**PROBLEM DESCRIPTION**
The listing below should be printed exactly, every line of it. Skip the pictures.

[RECORDS TO USE — start]

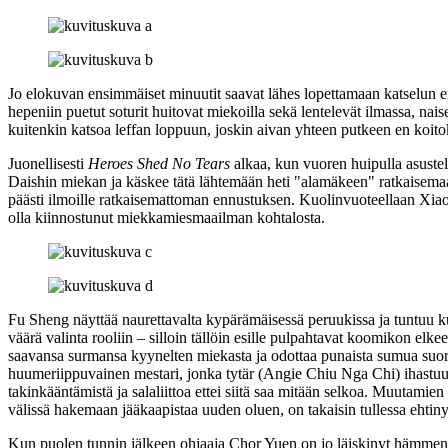
Jo elokuvan ensimmäiset minuutit saavat lähes lopettamaan katselun en
hepeniin puetut soturit huitovat miekoilla sekä lentelevät ilmassa, nais
kuitenkin katsoa leffan loppuun, joskin aivan yhteen putkeen en koito
Juonellisesti
Heroes Shed No Tears
alkaa, kun vuoren huipulla asust
Daishin miekan ja käskee tätä lähtemään heti "alamäkeen" ratkaisemaa
päästi ilmoille ratkaisemattoman ennustuksen. Kuolinvuoteellaan Xiao p
olla kiinnostunut miekkamiesmaailman kohtalosta.
Fu Sheng näyttää naurettavalta kypärämäisessä peruukissa ja tuntuu 
väärä valinta rooliin – silloin tällöin esille pulpahtavat koomikon el
saavansa surmansa kyynelten miekasta ja odottaa punaista sumua suor
huumeriippuvainen mestari, jonka tytär (
Angie Chiu Nga Chi
) ihastu
takinkääntämistä ja salaliittoa ettei siitä saa mitään selkoa. Muuta
välissä hakemaan jääkaapistaa uuden oluen, on takaisin tullessa ehtiny
Kun puolen tunnin jälkeen ohjaaja
Chor Yuen
on jo läiskinyt hämment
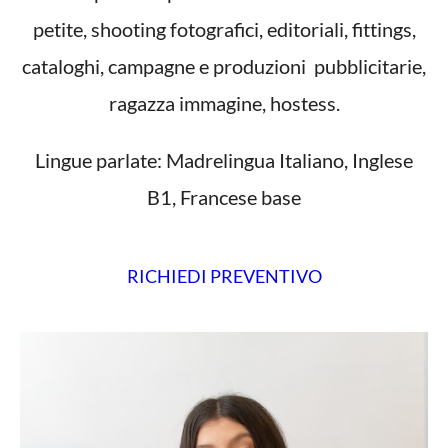
petite, shooting fotografici, editoriali, fittings,
cataloghi, campagne e produzioni pubblicitarie,
ragazza immagine, hostess.
Lingue parlate: Madrelingua Italiano, Inglese
B1, Francese base
RICHIEDI PREVENTIVO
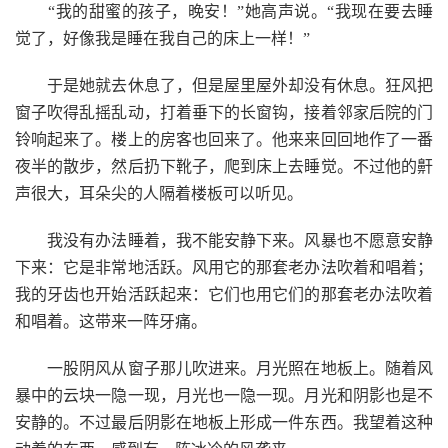
“我的甜蜜的孩子，晚安！”她高声说。“我现在要去睡
觉了，好像我是睡在我自己的床上一样！”
于是她就去休息了，但是屋里屋外却没有休息。狂风把
窗子吹得乱摇乱动，打着垂下的长窗钩，接着邻家后院的门
铃响起来了。楼上的房客也回来了。他来来回回地作了一番
夜半的散步，然后扔下靴子，爬到床上去睡觉。不过他的鼾
声很大，耳朵尖的人隔着楼板可以听见。
我没有办法睡着，我不能安静下来。风暴也不愿意安静
下来：它是非常地活跃。风用它的那套老办法吹着和唱着；
我的牙齿也开始活跃起来：它们也用它们的那套老办法吹着
和唱着。这带来一阵牙痛。
一股阴风从窗子那儿吹进来。月光照在地板上。随着风
暴中的云块一隐一现，月光也一隐一现。月光和阴影也是不
安静的。不过最后阴影在地板上形成一件东西。我望着这种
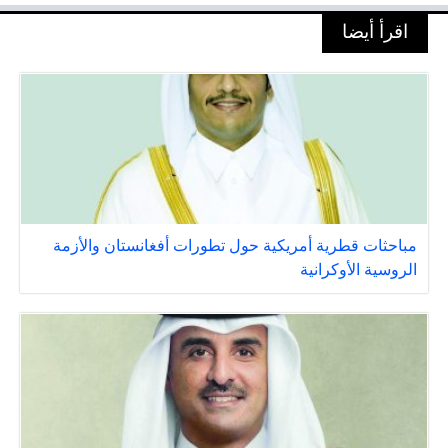
اقرأ أيضا
مباحثات قطرية أمريكية حول تطورات أفغانستان والأزمة
الروسية الأوكرانية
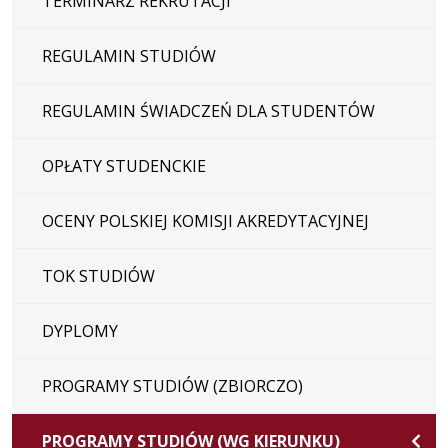
TERMINARZ REKRUTACJI
REGULAMIN STUDIÓW
REGULAMIN ŚWIADCZEŃ DLA STUDENTÓW
OPŁATY STUDENCKIE
OCENY POLSKIEJ KOMISJI AKREDYTACYJNEJ
TOK STUDIÓW
DYPLOMY
PROGRAMY STUDIÓW (ZBIORCZO)
PROGRAMY STUDIÓW (WG KIERUNKU)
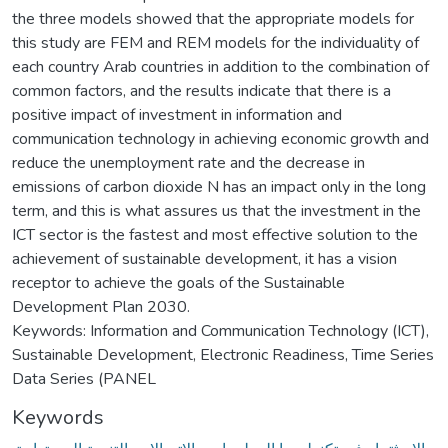
the three models showed that the appropriate models for
this study are FEM and REM models for the individuality of
each country Arab countries in addition to the combination of
common factors, and the results indicate that there is a
positive impact of investment in information and
communication technology in achieving economic growth and
reduce the unemployment rate and the decrease in
emissions of carbon dioxide N has an impact only in the long
term, and this is what assures us that the investment in the
ICT sector is the fastest and most effective solution to the
achievement of sustainable development, it has a vision
receptor to achieve the goals of the Sustainable
Development Plan 2030.
Keywords: Information and Communication Technology (ICT),
Sustainable Development, Electronic Readiness, Time Series
Data Series (PANEL
Keywords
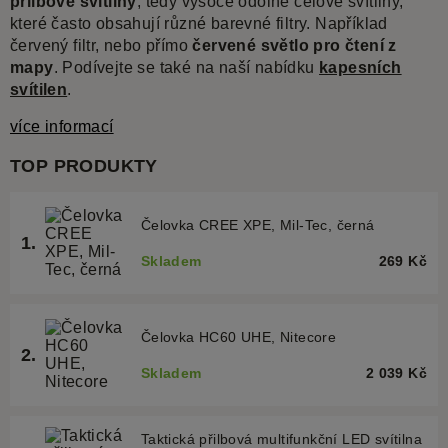
přilbové svítilny
, tedy vysoce odolné čelové svítilny,
které často obsahují různé barevné filtry. Například
červený filtr, nebo přímo
červené světlo pro čtení z
mapy
. Podívejte se také na naší nabídku
kapesních
svítilen
.
více informací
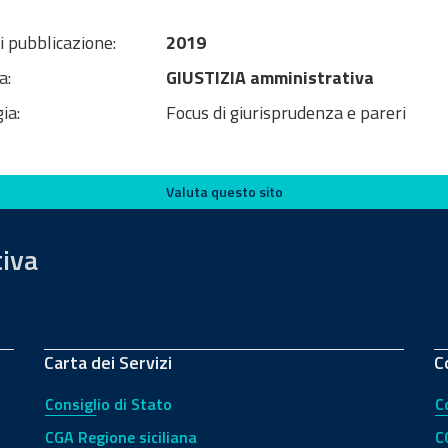
i pubblicazione:
2019
a:
GIUSTIZIA amministrativa
ia:
Focus di giurisprudenza e pareri
Valuta questo sito
tiva
Carta dei Servizi
C
Consiglio di Stato
C
CGA Regione siciliana
C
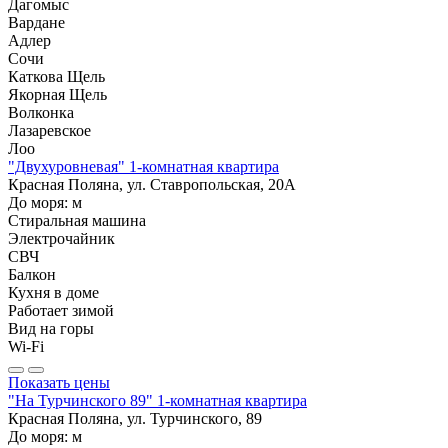
Дагомыс
Вардане
Адлер
Сочи
Каткова Щель
Якорная Щель
Волконка
Лазаревское
Лоо
"Двухуровневая" 1-комнатная квартира
Красная Поляна, ул. Ставропольская, 20А
До моря:
м
Стиральная машина
Электрочайник
СВЧ
Балкон
Кухня в доме
Работает зимой
Вид на горы
Wi-Fi
Показать цены
"На Турчинского 89" 1-комнатная квартира
Красная Поляна, ул. Турчинского, 89
До моря:
м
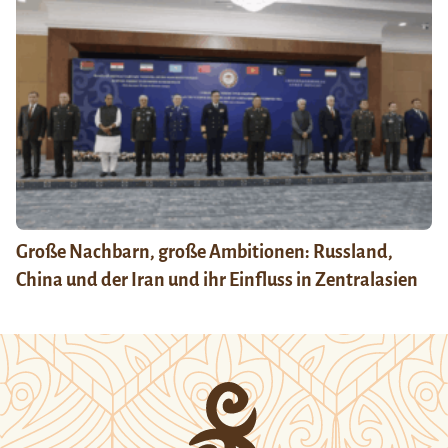
Große Nachbarn, große Ambitionen: Russland,
China und der Iran und ihr Einfluss in Zentralasien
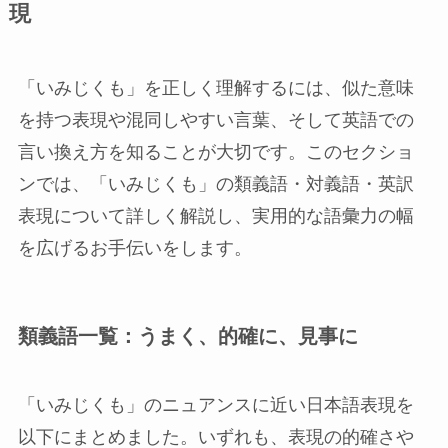
現
「いみじくも」を正しく理解するには、似た意味
を持つ表現や混同しやすい言葉、そして英語での
言い換え方を知ることが大切です。このセクショ
ンでは、「いみじくも」の類義語・対義語・英訳
表現について詳しく解説し、実用的な語彙力の幅
を広げるお手伝いをします。
類義語一覧：うまく、的確に、見事に
「いみじくも」のニュアンスに近い日本語表現を
以下にまとめました。いずれも、表現の的確さや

[RECORDS TO USE — finish]

**RESULT OF THIS EXERCISE**
Jo elokuvan ensimmäiset minuutit saavat lähes lopettamaan katselun en
hepeniin puetut soturit huitovat miekoilla sekä lentelevät ilmassa, nais
kuitenkin katsoa leffan loppuun, joskin aivan yhteen putkeen en koito
Juonellisesti
Heroes Shed No Tears
alkaa, kun vuoren huipulla asust
Daishin miekan ja käskee tätä lähtemään heti "alamäkeen" ratkaisemaa
päästi ilmoille ratkaisemattoman ennustuksen. Kuolinvuoteellaan Xiao p
olla kiinnostunut miekkamiesmaailman kohtalosta.
Fu Sheng näyttää naurettavalta kypärämäisessä peruukissa ja tuntuu 
väärä valinta rooliin – silloin tällöin esille pulpahtavat koomikon el
saavansa surmansa kyynelten miekasta ja odottaa punaista sumua suor
huumeriippuvainen mestari, jonka tytär (
Angie Chiu Nga Chi
) ihastu
takinkääntämistä ja salaliittoa ettei siitä saa mitään selkoa. Muuta
välissä hakemaan jääkaapistaa uuden oluen, on takaisin tullessa ehtiny
Kun puolen tunnin jälkeen ohjaaja
Chor Yuen
on jo läiskinyt hämment
petite, shooting fotografici, editoriali, fittings,
cataloghi, campagne e produzioni pubblicitarie,
ragazza immagine, hostess.
Lingue parlate: Madrelingua Italiano, Inglese
B1, Francese base
RICHIEDI PREVENTIVO
“我的甜蜜的孩子，晚安！”她高声说。“我现在要去睡
觉了，好像我是睡在我自己的床上一样！”
于是她就去休息了，但是屋里屋外却没有休息。狂风把
窗子吹得乱摇乱动，打着垂下的长窗钩，接着邻家后院的门
铃响起来了。楼上的房客也回来了。他来来回回地作了一番
夜半的散步，然后扔下靴子，爬到床上去睡觉。不过他的鼾
声很大，耳朵尖的人隔着楼板可以听见。
我没有办法睡着，我不能安静下来。风暴也不愿意安静
下来：它是非常地活跃。风用它的那套老办法吹着和唱着；
我的牙齿也开始活跃起来：它们也用它们的那套老办法吹着
和唱着。这带来一阵牙痛。
一股阴风从窗子那儿吹进来。月光照在地板上。随着风
暴中的云块一隐一现，月光也一隐一现。月光和阴影也是不
安静的。不过最后阴影在地板上形成一件东西。我望着这种
اقرأ أيضا
مباحثات قطرية أمريكية حول تطورات أفغانستان والأزمة
الروسية الأوكرانية
TERMINARZ REKRUTACJI
REGULAMIN STUDIÓW
REGULAMIN ŚWIADCZEŃ DLA STUDENTÓW
OPŁATY STUDENCKIE
OCENY POLSKIEJ KOMISJI AKREDYTACYJNEJ
TOK STUDIÓW
DYPLOMY
PROGRAMY STUDIÓW (ZBIORCZO)
PROGRAMY STUDIÓW (WG KIERUNKU)
the three models showed that the appropriate models for
this study are FEM and REM models for the individuality of
each country Arab countries in addition to the combination of
common factors, and the results indicate that there is a
positive impact of investment in information and
communication technology in achieving economic growth and
reduce the unemployment rate and the decrease in
emissions of carbon dioxide N has an impact only in the long
term, and this is what assures us that the investment in the
ICT sector is the fastest and most effective solution to the
achievement of sustainable development, it has a vision
receptor to achieve the goals of the Sustainable
Development Plan 2030.
Keywords: Information and Communication Technology (ICT),
Sustainable Development, Electronic Readiness, Time Series
Data Series (PANEL
Keywords
přilbové svítilny
, tedy vysoce odolné čelové svítilny,
které často obsahují různé barevné filtry. Například
červený filtr, nebo přímo
červené světlo pro čtení z
mapy
. Podívejte se také na naší nabídku
kapesních
svítilen
.
více informací
i pubblicazione:
2019
a:
GIUSTIZIA amministrativa
ia:
Focus di giurisprudenza e pareri
Valuta questo sito
tiva
Carta dei Servizi
C
Consiglio di Stato
C
CGA Regione siciliana
C
Дагомыс
Вардане
Адлер
Сочи
Каткова Щель
Якорная Щель
Волконка
Лазаревское
Лоо
"Двухуровневая" 1-комнатная квартира
Красная Поляна, ул. Ставропольская, 20А
До моря:
м
Стиральная машина
Электрочайник
СВЧ
Балкон
Кухня в доме
Работает зимой
Вид на горы
Wi-Fi
Показать цены
"На Турчинского 89" 1-комнатная квартира
Красная Поляна, ул. Турчинского, 89
До моря:
м
Große Nachbarn, große Ambitionen: Russland,
China und der Iran und ihr Einfluss in Zentralasien
現
「いみじくも」を正しく理解するには、似た意味
を持つ表現や混同しやすい言葉、そして英語での
言い換え方を知ることが大切です。このセクショ
ンでは、「いみじくも」の類義語・対義語・英訳
表現について詳しく解説し、実用的な語彙力の幅
を広げるお手伝いをします。
類義語一覧：うまく、的確に、見事に
「いみじくも」のニュアンスに近い日本語表現を
以下にまとめました。いずれも、表現の的確さや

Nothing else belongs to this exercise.